Capability-based measures and patient perceived quality of daily life are fundamentally different constructs and pin-point the fundamental philosophical distinctions that lie at the heart of the quality of care debate. Like Candide in Voltaire’s play, I would gladly sacrifice happiness for an intellectual appreciation of the world and what lies beyond.

— Richard Lilford, CLAHRC WM Director

Reference:

  1. Al-Janabi H, Flynn T, Coast J. Development of a self-report measure of capability wellbeing for adults: the ICECAP-A. Qual Life Res. 2012; 21(1): 167-76.

Measuring Quality of Care

McGlynn and Adams [1] repeat a point frequently made by the CLAHRC WM Director – before using outcomes to judge the quality of care, first model plausible effects.[2] [3] Only a small fraction of an outcome may be amenable to improved care.

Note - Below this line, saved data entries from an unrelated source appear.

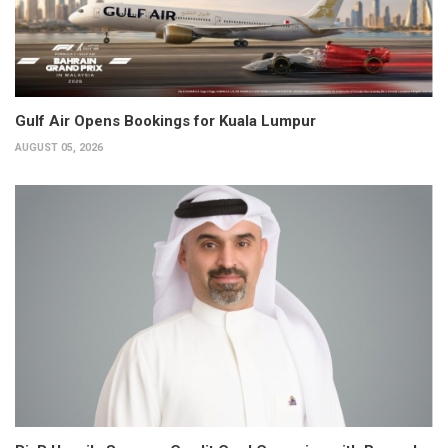
Gulf Air Opens Bookings for Kuala Lumpur
AUGUST 05, 2026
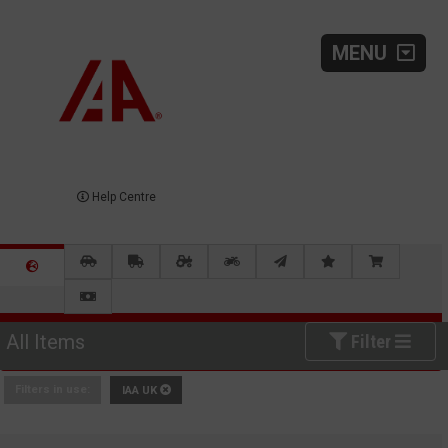
MENU
Help Centre
All Items
Filter
Filters in use:
IAA UK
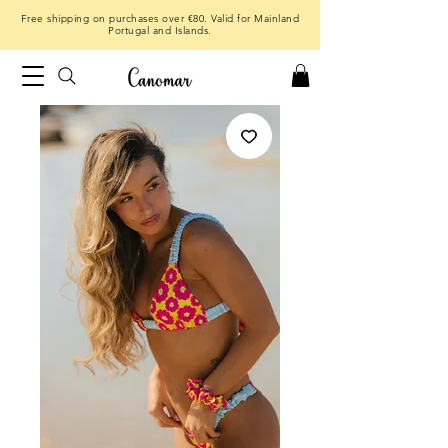
Free shipping on purchases over €80. Valid for Mainland
Portugal and Islands.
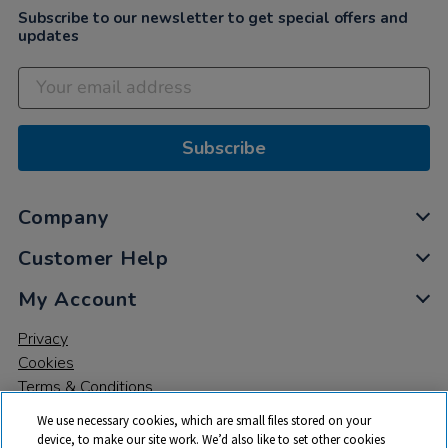
Subscribe to our newsletter to get special offers and
updates
Subscribe
Company
Customer Help
My Account
Privacy
Cookies
Terms & Conditions
We use necessary cookies, which are small files stored on your
device, to make our site work. We’d also like to set other cookies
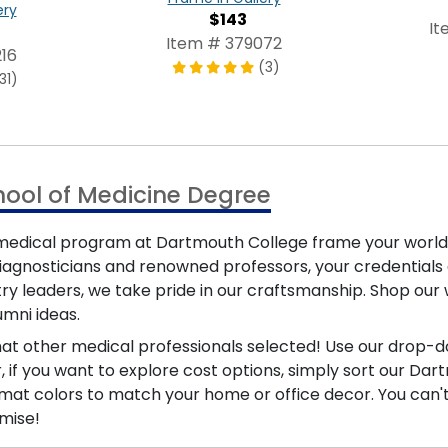
ery
$143
It
Item # 379072
16
(3)
31)
hool of Medicine Degree
medical program at Dartmouth College frame your world-c
gnosticians and renowned professors, your credentials d
try leaders, we take pride in our craftsmanship. Shop ou
mni ideas.
at other medical professionals selected! Use our drop-d
r, if you want to explore cost options, simply sort our D
at colors to match your home or office decor. You can't g
mise!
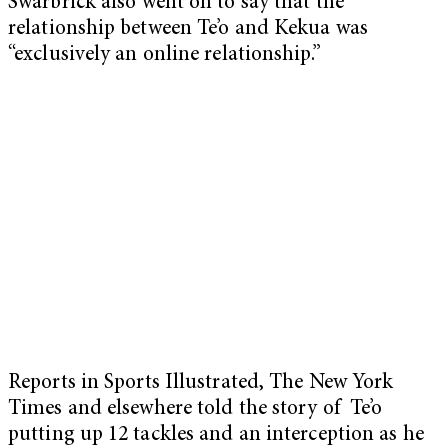
Swarbrick also went on to say that the
relationship between Te’o and Kekua was
“exclusively an online relationship.”
Reports in Sports Illustrated, The New York
Times and elsewhere told the story of Te’o
putting up 12 tackles and an interception as he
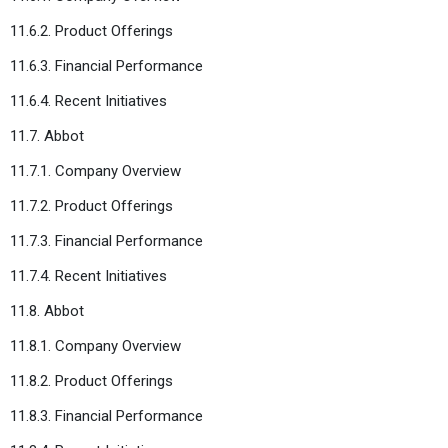
11.6.2. Product Offerings
11.6.3. Financial Performance
11.6.4. Recent Initiatives
11.7. Abbot
11.7.1. Company Overview
11.7.2. Product Offerings
11.7.3. Financial Performance
11.7.4. Recent Initiatives
11.8. Abbot
11.8.1. Company Overview
11.8.2. Product Offerings
11.8.3. Financial Performance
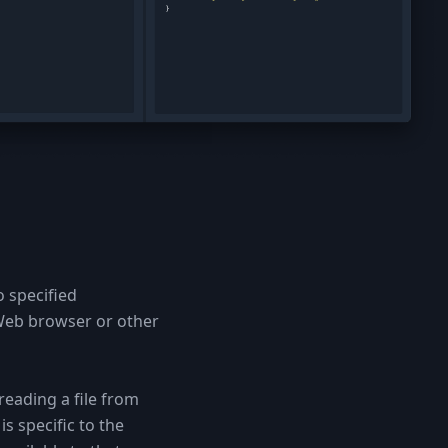
o specified
 Web browser or other
reading a file from
s specific to the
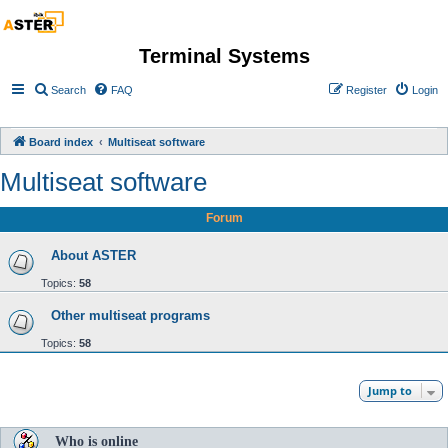
Terminal Systems
Search
FAQ
Register
Login
Board index
Multiseat software
Multiseat software
Forum
About ASTER
Topics:
58
Other multiseat programs
Topics:
58
Jump to
Who is online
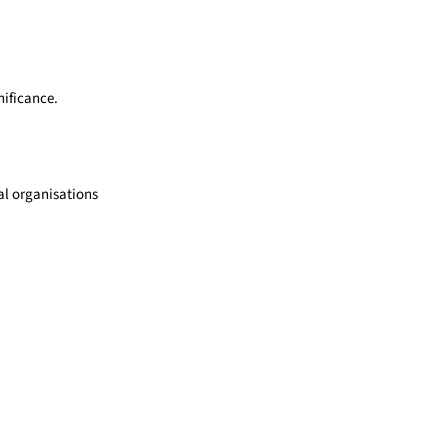
nificance.
l organisations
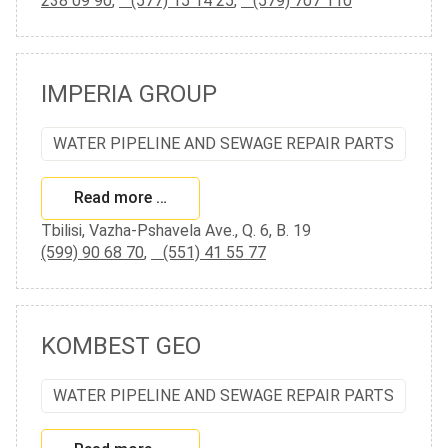
238 09 90
,
(577) 15 14 25
,
(579) 707 110
IMPERIA GROUP
WATER PIPELINE AND SEWAGE REPAIR PARTS
Read more …
Tbilisi, Vazha-Pshavela Ave., Q. 6, B. 19
(599) 90 68 70
,
(551) 41 55 77
KOMBEST GEO
WATER PIPELINE AND SEWAGE REPAIR PARTS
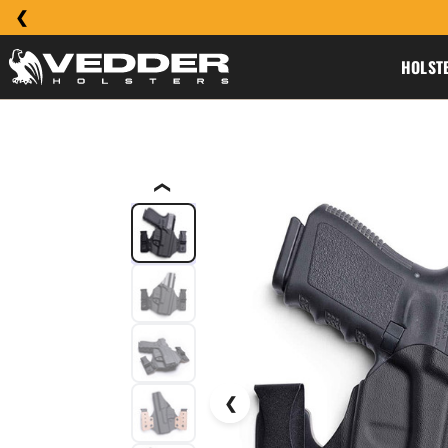
HOLST
❮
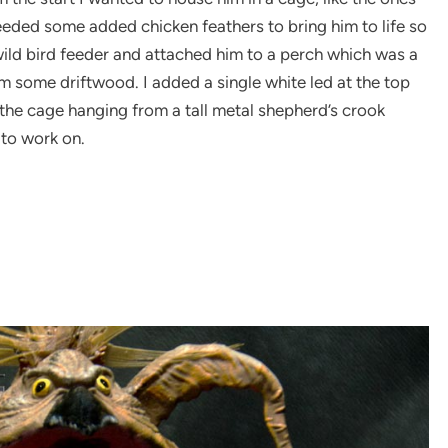
eeded some added chicken feathers to bring him to life so
wild bird feeder and attached him to a perch which was a
m some driftwood. I added a single white led at the top
y the cage hanging from a tall metal shepherd’s crook
 to work on.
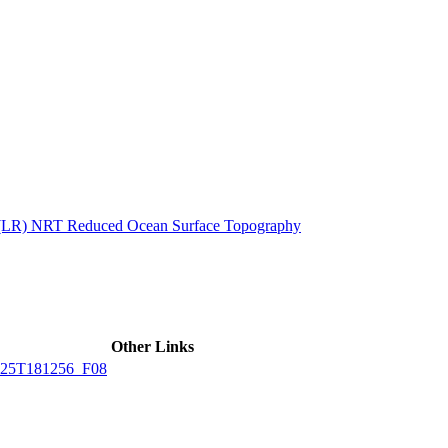
ctories
n (LR) NRT Reduced Ocean Surface Topography
Other Links
25T181256_F08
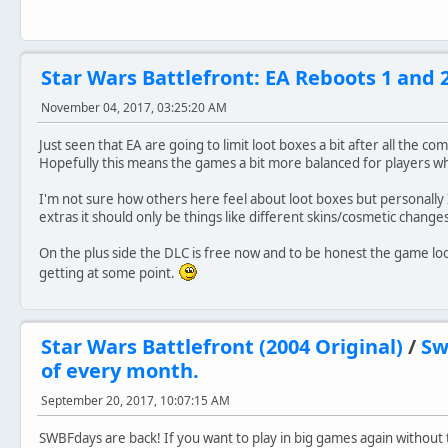
Star Wars Battlefront: EA Reboots 1 and 
November 04, 2017, 03:25:20 AM
Just seen that EA are going to limit loot boxes a bit after all the c
Hopefully this means the games a bit more balanced for players wh
I'm not sure how others here feel about loot boxes but personally I 
extras it should only be things like different skins/cosmetic chang
On the plus side the DLC is free now and to be honest the game looks
getting at some point.
Star Wars Battlefront (2004 Original)
/
Sw
of every month.
September 20, 2017, 10:07:15 AM
SWBFdays are back! If you want to play in big games again without t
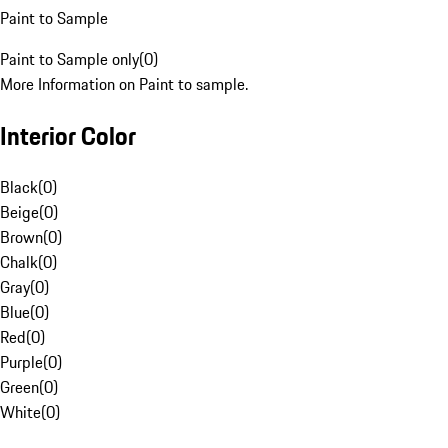
Paint to Sample
Paint to Sample only
(
0
)
More Information on Paint to sample.
Interior Color
Black
(
0
)
Beige
(
0
)
Brown
(
0
)
Chalk
(
0
)
Gray
(
0
)
Blue
(
0
)
Red
(
0
)
Purple
(
0
)
Green
(
0
)
White
(
0
)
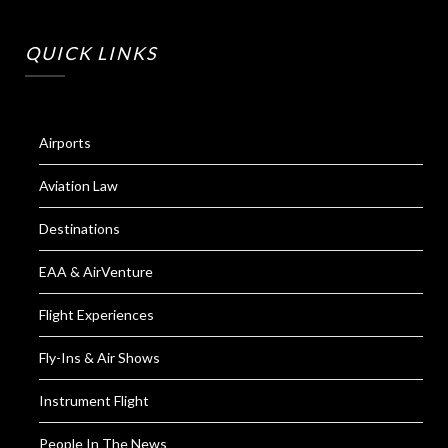
QUICK LINKS
Airports
Aviation Law
Destinations
EAA & AirVenture
Flight Experiences
Fly-Ins & Air Shows
Instrument Flight
People In The News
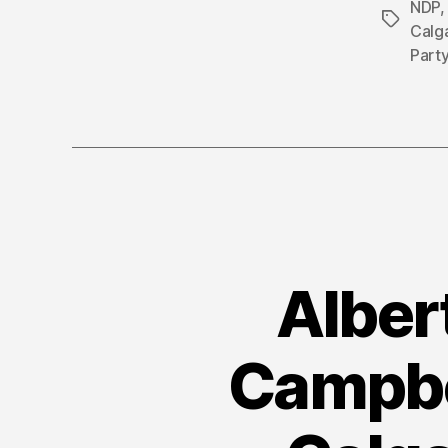
NDP
Tags
Calg
Part
Alber
Campbel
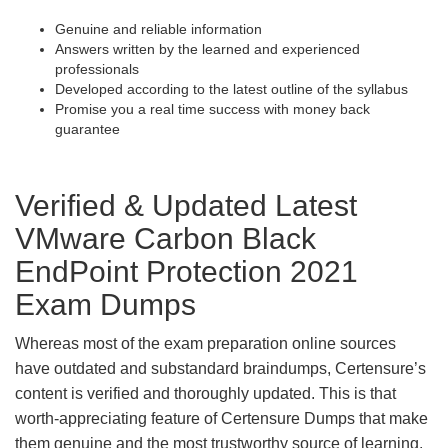
Genuine and reliable information
Answers written by the learned and experienced
professionals
Developed according to the latest outline of the syllabus
Promise you a real time success with money back
guarantee
Verified & Updated Latest
VMware Carbon Black
EndPoint Protection 2021
Exam Dumps
Whereas most of the exam preparation online sources
have outdated and substandard braindumps, Certensure’s
content is verified and thoroughly updated. This is that
worth-appreciating feature of Certensure Dumps that make
them genuine and the most trustworthy source of learning.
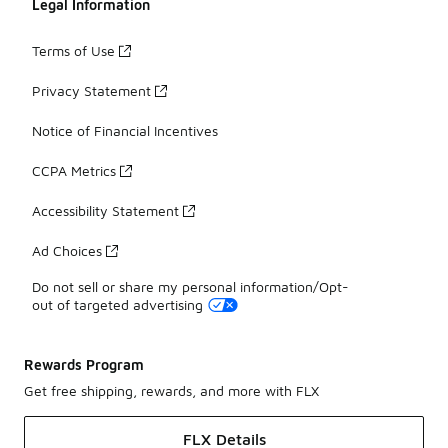
Legal Information
Terms of Use
Privacy Statement
Notice of Financial Incentives
CCPA Metrics
Accessibility Statement
Ad Choices
Do not sell or share my personal information/Opt-
out of targeted advertising
Rewards Program
Get free shipping, rewards, and more with FLX
FLX Details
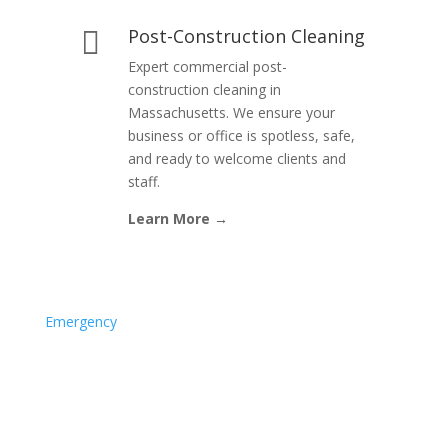
Post-Construction Cleaning

Expert commercial post-
construction cleaning in
Massachusetts. We ensure your
business or office is spotless, safe,
and ready to welcome clients and
staff.
Learn More →
Emergency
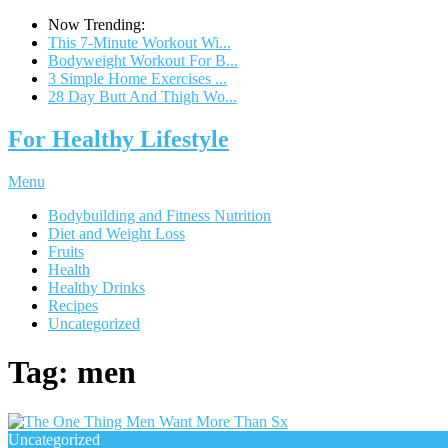
Now Trending:
This 7-Minute Workout Wi...
Bodyweight Workout For B...
3 Simple Home Exercises ...
28 Day Butt And Thigh Wo...
For Healthy Lifestyle
Menu
Bodybuilding and Fitness Nutrition
Diet and Weight Loss
Fruits
Health
Healthy Drinks
Recipes
Uncategorized
Tag:
men
Uncategorized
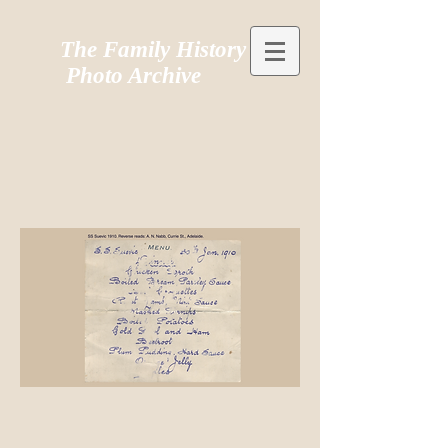
The Family History
Photo Archive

The rate of hospital deaths in the UK is about 3%. Allowing a generous 20% of those to be preventable sets an upper headroom for improvement of 0.6%. So don’t expect quality of care to show up in mortality statistics. Or, to take another example, about 1% of hospital patients suffer a preventable medication related adverse event.[4] So don’t expect improved medicine management to show up in quality of life scores among the hospital population.

— Richard Lilford, CLAHRC WM Director

References:

  1. McGlynn EA, Adams JL. What makes a good quality measure? JAMA. 2014; 312(15): 1517-8.
  2. Yao GL, Novielli N, Manaseki-Holland S,Chen YF, van der Klink M, Barach P, Chilton PJ, Lilford RJ. Evaluation of a predevelopment service delivery intervention: an application to improve clinical handovers. BMJ Qual Saf. 2012; 21(s1): i29-38.
  3. Girling AJ, Hofer TP, Wu J, Chilton PJ, Nicholl JP, Mohammed MA, Lilford RJ. Case-mix adjusted hospital mortality is a poor proxy for preventable mortality: a modelling study. BMJ Quality & Safety. 2012; 21: 1052-6.
  4. de Vries EN, Ramrattan MA, Smorenburg SM, Gouma DJ, Boermeester MA. The incidence and nature of in-hospital adverse events: a systematic review. Qual Saf Health Care. 2008; 17(3): 216-23.